Structured page parsing data
____________

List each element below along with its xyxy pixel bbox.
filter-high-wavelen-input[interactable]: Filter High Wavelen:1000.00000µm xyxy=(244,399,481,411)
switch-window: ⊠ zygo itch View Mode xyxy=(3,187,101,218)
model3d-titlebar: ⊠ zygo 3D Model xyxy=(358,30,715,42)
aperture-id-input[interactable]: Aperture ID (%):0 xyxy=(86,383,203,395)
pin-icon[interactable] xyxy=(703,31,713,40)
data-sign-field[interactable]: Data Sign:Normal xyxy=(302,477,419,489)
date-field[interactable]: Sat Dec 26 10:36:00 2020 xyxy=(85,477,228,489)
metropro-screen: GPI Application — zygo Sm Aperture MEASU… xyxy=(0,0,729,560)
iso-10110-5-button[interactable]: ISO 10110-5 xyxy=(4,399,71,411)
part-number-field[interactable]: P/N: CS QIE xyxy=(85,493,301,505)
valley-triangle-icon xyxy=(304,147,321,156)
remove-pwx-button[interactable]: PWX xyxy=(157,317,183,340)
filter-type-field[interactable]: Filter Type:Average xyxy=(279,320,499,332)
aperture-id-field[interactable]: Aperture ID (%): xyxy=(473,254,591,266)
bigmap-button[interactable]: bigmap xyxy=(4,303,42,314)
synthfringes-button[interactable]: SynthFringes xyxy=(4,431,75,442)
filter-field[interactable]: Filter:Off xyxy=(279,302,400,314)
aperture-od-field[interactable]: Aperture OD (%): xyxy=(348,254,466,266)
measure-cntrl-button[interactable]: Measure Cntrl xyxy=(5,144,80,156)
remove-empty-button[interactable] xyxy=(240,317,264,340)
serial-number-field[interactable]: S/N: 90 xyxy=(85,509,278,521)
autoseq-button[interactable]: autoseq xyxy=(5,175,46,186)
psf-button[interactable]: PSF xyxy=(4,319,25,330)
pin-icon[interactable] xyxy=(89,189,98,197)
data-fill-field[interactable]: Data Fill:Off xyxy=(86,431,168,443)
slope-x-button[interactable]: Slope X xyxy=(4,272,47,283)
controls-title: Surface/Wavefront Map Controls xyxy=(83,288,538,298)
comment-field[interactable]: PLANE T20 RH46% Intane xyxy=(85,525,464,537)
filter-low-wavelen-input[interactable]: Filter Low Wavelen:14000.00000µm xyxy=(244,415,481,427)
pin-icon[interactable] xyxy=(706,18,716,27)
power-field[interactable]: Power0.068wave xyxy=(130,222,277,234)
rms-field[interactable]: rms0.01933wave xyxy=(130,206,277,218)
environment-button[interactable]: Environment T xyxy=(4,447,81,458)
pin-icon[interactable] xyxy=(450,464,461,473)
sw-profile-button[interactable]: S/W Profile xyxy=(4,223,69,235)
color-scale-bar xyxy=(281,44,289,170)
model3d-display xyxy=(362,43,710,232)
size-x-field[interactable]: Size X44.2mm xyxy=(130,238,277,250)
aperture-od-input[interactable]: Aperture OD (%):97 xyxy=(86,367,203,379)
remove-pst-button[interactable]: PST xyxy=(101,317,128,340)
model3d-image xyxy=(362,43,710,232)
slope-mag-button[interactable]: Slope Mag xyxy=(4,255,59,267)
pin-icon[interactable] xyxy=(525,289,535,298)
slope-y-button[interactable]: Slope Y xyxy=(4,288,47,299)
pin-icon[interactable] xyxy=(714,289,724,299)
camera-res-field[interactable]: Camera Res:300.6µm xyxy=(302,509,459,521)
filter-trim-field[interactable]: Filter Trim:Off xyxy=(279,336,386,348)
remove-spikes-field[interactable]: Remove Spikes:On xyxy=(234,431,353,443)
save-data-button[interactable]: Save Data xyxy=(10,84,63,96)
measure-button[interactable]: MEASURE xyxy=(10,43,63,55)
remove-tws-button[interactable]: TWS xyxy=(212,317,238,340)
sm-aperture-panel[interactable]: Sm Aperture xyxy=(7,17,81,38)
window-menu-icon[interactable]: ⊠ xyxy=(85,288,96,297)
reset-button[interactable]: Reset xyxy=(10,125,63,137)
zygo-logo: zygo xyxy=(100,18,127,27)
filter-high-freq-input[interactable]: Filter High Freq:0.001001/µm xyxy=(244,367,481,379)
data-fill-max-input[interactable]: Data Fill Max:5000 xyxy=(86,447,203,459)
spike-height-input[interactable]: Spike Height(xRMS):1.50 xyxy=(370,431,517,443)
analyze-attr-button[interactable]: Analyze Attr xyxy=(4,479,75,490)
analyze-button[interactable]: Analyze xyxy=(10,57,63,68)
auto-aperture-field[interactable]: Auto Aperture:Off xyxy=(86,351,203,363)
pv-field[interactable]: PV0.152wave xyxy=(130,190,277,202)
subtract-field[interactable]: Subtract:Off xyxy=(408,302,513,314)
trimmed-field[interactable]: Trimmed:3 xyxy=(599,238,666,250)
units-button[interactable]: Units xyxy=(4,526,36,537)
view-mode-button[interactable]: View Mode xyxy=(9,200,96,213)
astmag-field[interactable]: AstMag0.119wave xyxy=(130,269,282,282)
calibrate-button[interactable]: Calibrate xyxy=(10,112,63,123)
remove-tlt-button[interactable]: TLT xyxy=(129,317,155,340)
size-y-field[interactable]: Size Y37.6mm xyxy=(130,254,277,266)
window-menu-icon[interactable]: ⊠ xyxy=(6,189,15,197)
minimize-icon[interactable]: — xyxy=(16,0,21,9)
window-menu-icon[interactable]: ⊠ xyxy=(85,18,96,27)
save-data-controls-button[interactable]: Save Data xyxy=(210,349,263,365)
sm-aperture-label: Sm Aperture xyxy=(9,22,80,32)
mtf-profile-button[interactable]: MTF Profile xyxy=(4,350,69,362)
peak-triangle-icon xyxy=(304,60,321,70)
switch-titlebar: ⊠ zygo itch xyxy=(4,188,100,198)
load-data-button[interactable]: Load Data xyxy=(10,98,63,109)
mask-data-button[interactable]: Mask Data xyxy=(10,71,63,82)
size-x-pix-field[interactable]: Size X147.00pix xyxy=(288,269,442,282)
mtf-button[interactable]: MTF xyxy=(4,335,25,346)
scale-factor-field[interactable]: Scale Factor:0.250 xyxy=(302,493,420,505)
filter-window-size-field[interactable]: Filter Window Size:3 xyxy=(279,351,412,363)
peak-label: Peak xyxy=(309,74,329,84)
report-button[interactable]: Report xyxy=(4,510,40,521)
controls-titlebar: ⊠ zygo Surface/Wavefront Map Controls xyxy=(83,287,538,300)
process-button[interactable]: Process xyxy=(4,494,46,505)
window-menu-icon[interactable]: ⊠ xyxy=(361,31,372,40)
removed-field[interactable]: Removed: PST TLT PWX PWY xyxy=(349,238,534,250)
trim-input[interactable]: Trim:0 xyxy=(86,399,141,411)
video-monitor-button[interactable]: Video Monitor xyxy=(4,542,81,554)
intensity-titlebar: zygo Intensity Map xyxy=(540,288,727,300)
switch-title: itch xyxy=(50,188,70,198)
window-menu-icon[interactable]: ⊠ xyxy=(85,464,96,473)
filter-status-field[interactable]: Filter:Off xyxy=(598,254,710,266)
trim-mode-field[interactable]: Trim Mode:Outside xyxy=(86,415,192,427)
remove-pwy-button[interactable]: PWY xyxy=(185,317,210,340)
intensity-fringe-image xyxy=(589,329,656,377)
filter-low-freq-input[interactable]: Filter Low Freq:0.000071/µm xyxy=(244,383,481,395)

____________

Transcribe the entries above exactly.

List each element below along with its xyxy pixel bbox.
filter-high-wavelen-input[interactable]: Filter High Wavelen:1000.00000µm xyxy=(244,399,481,411)
switch-window: ⊠ zygo itch View Mode xyxy=(3,187,101,218)
model3d-titlebar: ⊠ zygo 3D Model xyxy=(358,30,715,42)
aperture-id-input[interactable]: Aperture ID (%):0 xyxy=(86,383,203,395)
pin-icon[interactable] xyxy=(703,31,713,40)
data-sign-field[interactable]: Data Sign:Normal xyxy=(302,477,419,489)
date-field[interactable]: Sat Dec 26 10:36:00 2020 xyxy=(85,477,228,489)
metropro-screen: GPI Application — zygo Sm Aperture MEASU… xyxy=(0,0,729,560)
iso-10110-5-button[interactable]: ISO 10110-5 xyxy=(4,399,71,411)
part-number-field[interactable]: P/N: CS QIE xyxy=(85,493,301,505)
valley-triangle-icon xyxy=(304,147,321,156)
remove-pwx-button[interactable]: PWX xyxy=(157,317,183,340)
filter-type-field[interactable]: Filter Type:Average xyxy=(279,320,499,332)
aperture-id-field[interactable]: Aperture ID (%): xyxy=(473,254,591,266)
bigmap-button[interactable]: bigmap xyxy=(4,303,42,314)
synthfringes-button[interactable]: SynthFringes xyxy=(4,431,75,442)
filter-field[interactable]: Filter:Off xyxy=(279,302,400,314)
aperture-od-field[interactable]: Aperture OD (%): xyxy=(348,254,466,266)
measure-cntrl-button[interactable]: Measure Cntrl xyxy=(5,144,80,156)
remove-empty-button[interactable] xyxy=(240,317,264,340)
serial-number-field[interactable]: S/N: 90 xyxy=(85,509,278,521)
autoseq-button[interactable]: autoseq xyxy=(5,175,46,186)
psf-button[interactable]: PSF xyxy=(4,319,25,330)
pin-icon[interactable] xyxy=(89,189,98,197)
data-fill-field[interactable]: Data Fill:Off xyxy=(86,431,168,443)
slope-x-button[interactable]: Slope X xyxy=(4,272,47,283)
controls-title: Surface/Wavefront Map Controls xyxy=(83,288,538,298)
comment-field[interactable]: PLANE T20 RH46% Intane xyxy=(85,525,464,537)
filter-low-wavelen-input[interactable]: Filter Low Wavelen:14000.00000µm xyxy=(244,415,481,427)
pin-icon[interactable] xyxy=(706,18,716,27)
power-field[interactable]: Power0.068wave xyxy=(130,222,277,234)
rms-field[interactable]: rms0.01933wave xyxy=(130,206,277,218)
environment-button[interactable]: Environment T xyxy=(4,447,81,458)
pin-icon[interactable] xyxy=(450,464,461,473)
sw-profile-button[interactable]: S/W Profile xyxy=(4,223,69,235)
color-scale-bar xyxy=(281,44,289,170)
model3d-display xyxy=(362,43,710,232)
size-x-field[interactable]: Size X44.2mm xyxy=(130,238,277,250)
aperture-od-input[interactable]: Aperture OD (%):97 xyxy=(86,367,203,379)
remove-pst-button[interactable]: PST xyxy=(101,317,128,340)
model3d-image xyxy=(362,43,710,232)
slope-mag-button[interactable]: Slope Mag xyxy=(4,255,59,267)
pin-icon[interactable] xyxy=(525,289,535,298)
slope-y-button[interactable]: Slope Y xyxy=(4,288,47,299)
pin-icon[interactable] xyxy=(714,289,724,299)
camera-res-field[interactable]: Camera Res:300.6µm xyxy=(302,509,459,521)
filter-trim-field[interactable]: Filter Trim:Off xyxy=(279,336,386,348)
remove-spikes-field[interactable]: Remove Spikes:On xyxy=(234,431,353,443)
save-data-button[interactable]: Save Data xyxy=(10,84,63,96)
measure-button[interactable]: MEASURE xyxy=(10,43,63,55)
remove-tws-button[interactable]: TWS xyxy=(212,317,238,340)
sm-aperture-panel[interactable]: Sm Aperture xyxy=(7,17,81,38)
window-menu-icon[interactable]: ⊠ xyxy=(85,288,96,297)
reset-button[interactable]: Reset xyxy=(10,125,63,137)
zygo-logo: zygo xyxy=(100,18,127,27)
filter-high-freq-input[interactable]: Filter High Freq:0.001001/µm xyxy=(244,367,481,379)
data-fill-max-input[interactable]: Data Fill Max:5000 xyxy=(86,447,203,459)
spike-height-input[interactable]: Spike Height(xRMS):1.50 xyxy=(370,431,517,443)
analyze-attr-button[interactable]: Analyze Attr xyxy=(4,479,75,490)
analyze-button[interactable]: Analyze xyxy=(10,57,63,68)
auto-aperture-field[interactable]: Auto Aperture:Off xyxy=(86,351,203,363)
pv-field[interactable]: PV0.152wave xyxy=(130,190,277,202)
subtract-field[interactable]: Subtract:Off xyxy=(408,302,513,314)
trimmed-field[interactable]: Trimmed:3 xyxy=(599,238,666,250)
units-button[interactable]: Units xyxy=(4,526,36,537)
view-mode-button[interactable]: View Mode xyxy=(9,200,96,213)
astmag-field[interactable]: AstMag0.119wave xyxy=(130,269,282,282)
calibrate-button[interactable]: Calibrate xyxy=(10,112,63,123)
remove-tlt-button[interactable]: TLT xyxy=(129,317,155,340)
size-y-field[interactable]: Size Y37.6mm xyxy=(130,254,277,266)
window-menu-icon[interactable]: ⊠ xyxy=(6,189,15,197)
minimize-icon[interactable]: — xyxy=(16,0,21,9)
window-menu-icon[interactable]: ⊠ xyxy=(85,18,96,27)
save-data-controls-button[interactable]: Save Data xyxy=(210,349,263,365)
sm-aperture-label: Sm Aperture xyxy=(9,22,80,32)
mtf-profile-button[interactable]: MTF Profile xyxy=(4,350,69,362)
peak-triangle-icon xyxy=(304,60,321,70)
switch-titlebar: ⊠ zygo itch xyxy=(4,188,100,198)
load-data-button[interactable]: Load Data xyxy=(10,98,63,109)
mask-data-button[interactable]: Mask Data xyxy=(10,71,63,82)
size-x-pix-field[interactable]: Size X147.00pix xyxy=(288,269,442,282)
mtf-button[interactable]: MTF xyxy=(4,335,25,346)
scale-factor-field[interactable]: Scale Factor:0.250 xyxy=(302,493,420,505)
filter-window-size-field[interactable]: Filter Window Size:3 xyxy=(279,351,412,363)
peak-label: Peak xyxy=(309,74,329,84)
report-button[interactable]: Report xyxy=(4,510,40,521)
controls-titlebar: ⊠ zygo Surface/Wavefront Map Controls xyxy=(83,287,538,300)
process-button[interactable]: Process xyxy=(4,494,46,505)
window-menu-icon[interactable]: ⊠ xyxy=(361,31,372,40)
removed-field[interactable]: Removed: PST TLT PWX PWY xyxy=(349,238,534,250)
trim-input[interactable]: Trim:0 xyxy=(86,399,141,411)
video-monitor-button[interactable]: Video Monitor xyxy=(4,542,81,554)
intensity-titlebar: zygo Intensity Map xyxy=(540,288,727,300)
switch-title: itch xyxy=(50,188,70,198)
window-menu-icon[interactable]: ⊠ xyxy=(85,464,96,473)
filter-status-field[interactable]: Filter:Off xyxy=(598,254,710,266)
trim-mode-field[interactable]: Trim Mode:Outside xyxy=(86,415,192,427)
remove-pwy-button[interactable]: PWY xyxy=(185,317,210,340)
intensity-fringe-image xyxy=(589,329,656,377)
filter-low-freq-input[interactable]: Filter Low Freq:0.000071/µm xyxy=(244,383,481,395)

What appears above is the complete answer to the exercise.